What you are asked to do:
From top to bottom, retype the data exactly, passing over any picture.

Given entries:
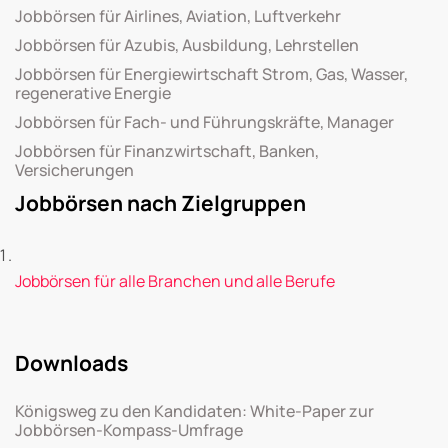
Jobbörsen für Airlines, Aviation, Luftverkehr
Jobbörsen für Azubis, Ausbildung, Lehrstellen
Jobbörsen für Energiewirtschaft Strom, Gas, Wasser,
regenerative Energie
Jobbörsen für Fach- und Führungskräfte, Manager
Jobbörsen für Finanzwirtschaft, Banken,
Versicherungen
Jobbörsen nach Zielgruppen
Jobbörsen für alle Branchen und alle Berufe
Downloads
Königsweg zu den Kandidaten: White-Paper zur
Jobbörsen-Kompass-Umfrage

Completed task:
Jobbörsen für Airlines, Aviation, Luftverkehr
Jobbörsen für Azubis, Ausbildung, Lehrstellen
Jobbörsen für Energiewirtschaft Strom, Gas, Wasser,
regenerative Energie
Jobbörsen für Fach- und Führungskräfte, Manager
Jobbörsen für Finanzwirtschaft, Banken,
Versicherungen
Jobbörsen nach Zielgruppen
Jobbörsen für alle Branchen und alle Berufe
Downloads
Königsweg zu den Kandidaten: White-Paper zur
Jobbörsen-Kompass-Umfrage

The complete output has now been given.